車の最新技術[2019.11.11 UP]


福祉車両はもはや特別なクルマではない!【ニュースキャッチアップ】第46回 国際福祉機器展


文と写真●ユニット・コンパス
(掲載されている内容はグー本誌 2019年11月掲載の内容です)


日本の高齢化社会は世界でも類を見ないもの。それだけに、生活を豊かにするためのアイデアも発展している。今回は、東京ビッグサイトで行われた第46回国際福祉機器展から、注目の福祉車両を紹介する。


ユーザーの生活や志向に合わせて選択肢を用意


 年々その規模が拡大し、注目度の高さを感じさせる国際福祉機器展。その名のとおり、サポートを必要とする人々の暮らしを豊かにする商品やサービスがお披露目されるイベントで、最新の福祉車両が勢揃いすることから、多数のユーザーが訪れる。
 今年も国内自動車メーカーの多くがブースを構えていたのだが、ひと昔前から比べると、その多様性に驚かされた。車両の大きさはもちろん、車いすを複数搭載できるものや、ストレッチャーのような大型機器に対応するもの、そして障がいの程度に応じて複数の選択肢が用意される状況となっているのだ。また、見た目も普通車と変わらないスタイリッシュなモデルも多数登場。
 福祉車両はもはや特別なものではない、と実感したイベントだった。


ますます多様化が進む福祉車両の世界



日産 セレナ チェアキャブ コンセプトカー Adventure Log Cabin

 サポートが必要なひとが家族にいてもキャンプに行きたい。車中泊を楽しみたい。そんなシーンをイメージしたコンセプトカー。注目度も高く、市販の実現が楽しみな1台。

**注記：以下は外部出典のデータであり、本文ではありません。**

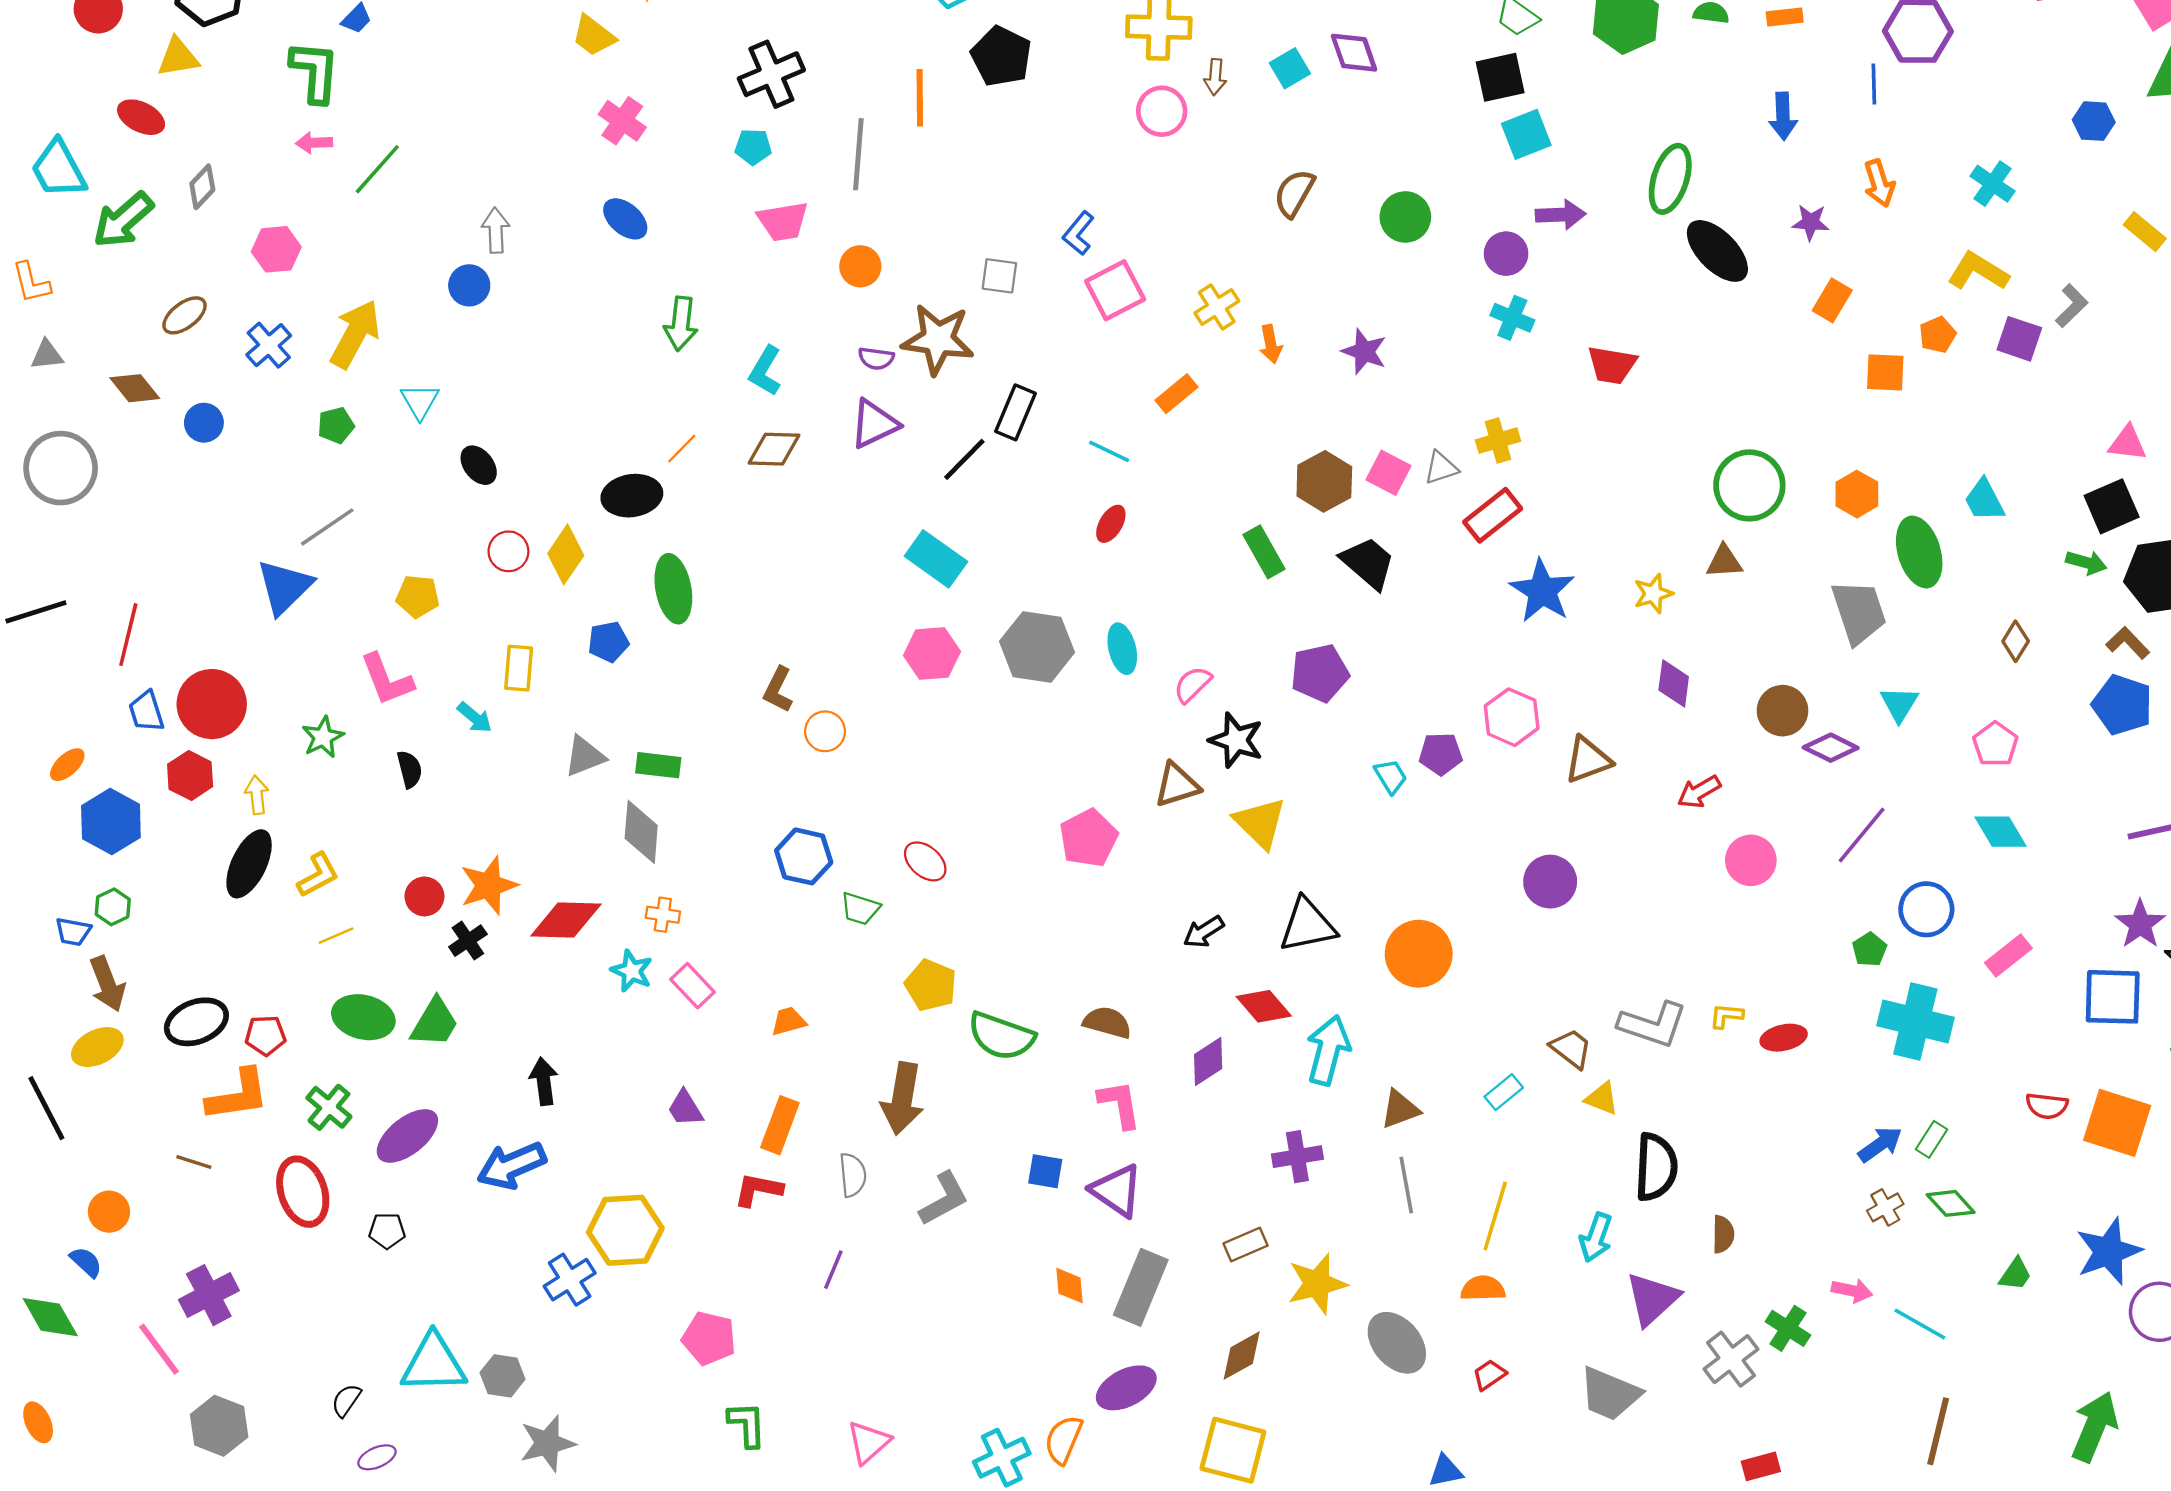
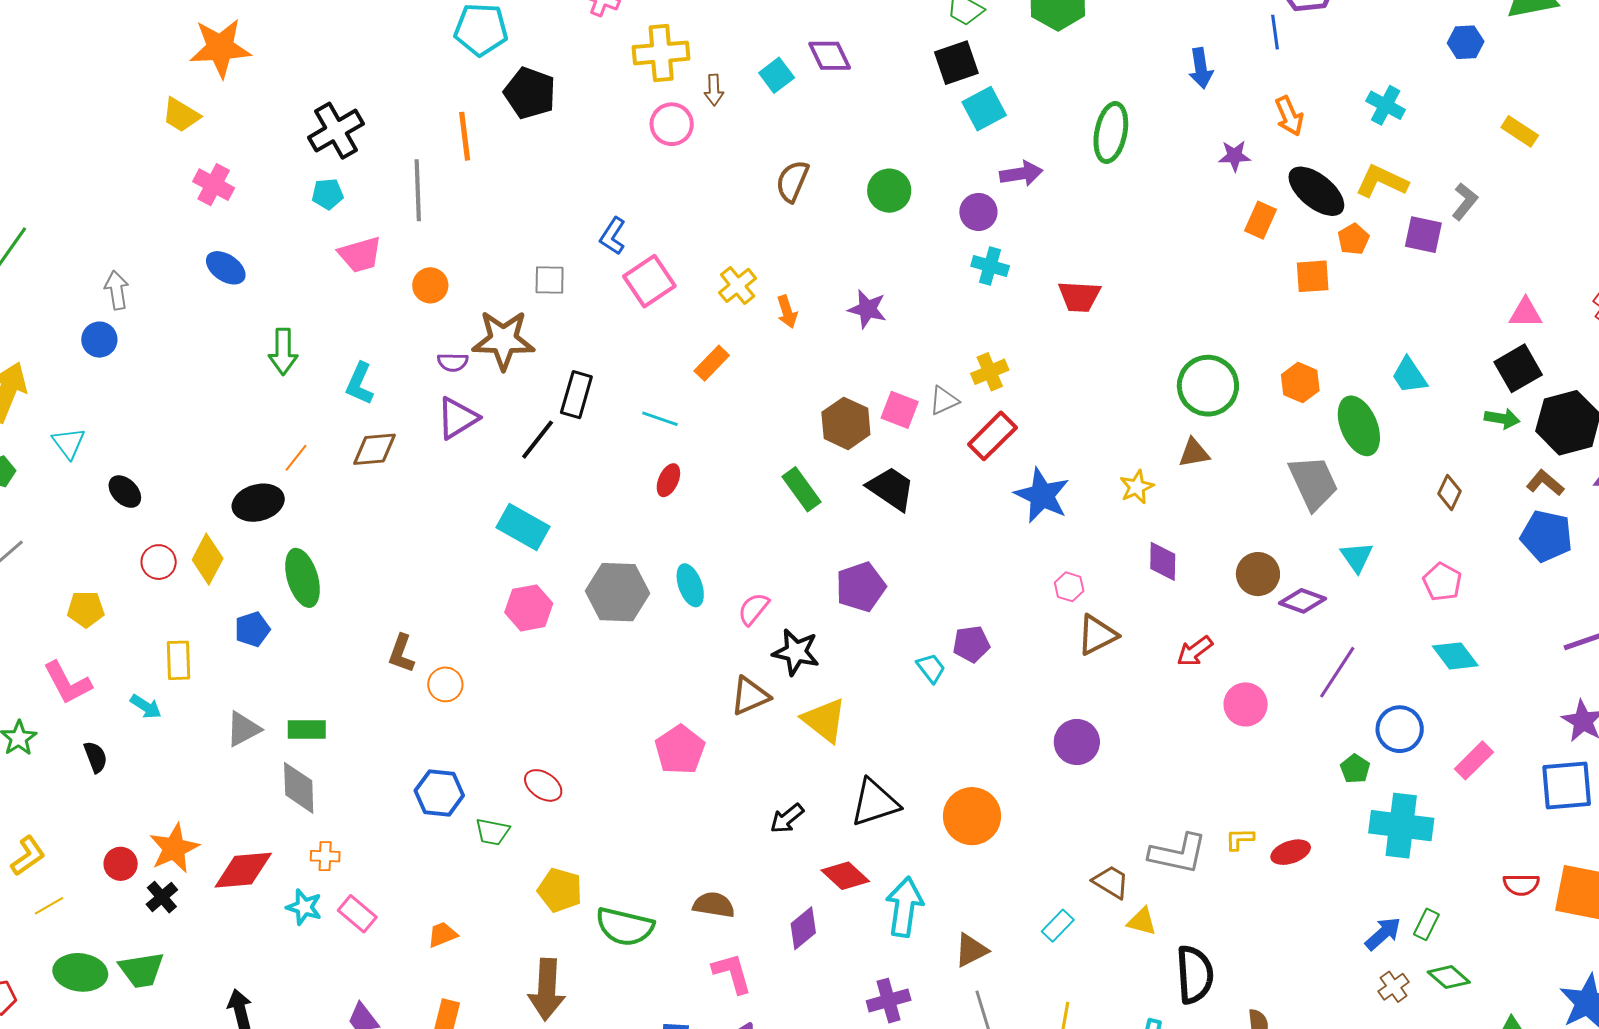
black ellipse: (1717, 251) -> (1316, 191), moved
pink hexagon: (1512, 717) -> (1069, 587), moved, size x0.6
green trapezoid: (435, 1023) -> (141, 970), turned 57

日産 セレナ e-POWER チェアキャブ スロープタイプ 車いす1名サード仕様

 マイナーチェンジを受けた新型セレナをベースにした福祉車両。車いすで乗り込む部分が、まるでフローリングのようになっているのが特徴。車内の雰囲気も明るくおしゃれ。






ダイハツ タント ウェルカムターンシート

 福祉車両という枠を超えて多くのひとが使いやすいクルマを目指した。実地テストで作り込んだアシストグリップ、ロングステップなど工夫がたくさん。






トヨタ 歩行領域EV 車いす連結タイプ

 現在開発中のEVで、市販の車いすと連結することで、電動車いすのように扱えるというもの。坂道でも力が必要なく、ライトなどの安全装備も付属。




トヨタ プリウス ウェルキャリー搭載車

 ルーフボックスに車いすを電動で収納できるウェルキャリー。写真はプリウスだが、ほかのクルマにも装着車は存在する。


ホンダ N-WGN 助手席回転シート車

 ベーシックな軽自動車として生まれ変わった新型をベースにした福祉車両。レバー操作で軽やかにシートが回転して乗り降りを手助けする。




ホンダ N-BOX スロープ仕様

 簡単な操作でフラットになる床面や4人乗車状態でさらに荷物が積めるなど、日々の使い勝手にこだわった福祉車両。登場以来、人気モデルとなっている。




ホンダ 簡易型四輪ドライビングシミュレーター Honda セーフティナビ

 リハビリ中の患者が運転復帰に向けて訓練を行い、その習熟具合を評価するためのシステム。安全に運転感覚を把握できるのがポイント。


スズキ スペーシア 車いす移動車

 操作手順をシンプルにすることで、介助するひとの負担を減らした福祉車両。天井が広いため車いすで乗り込んでも空間にゆとりがある。


スズキ セニアカー タウンカート

 免許返納後の移動手段としても注目されているのが電動車いすのセニアカー。歩行者扱いとなるため免許を必要とせず、歩道を走行できる。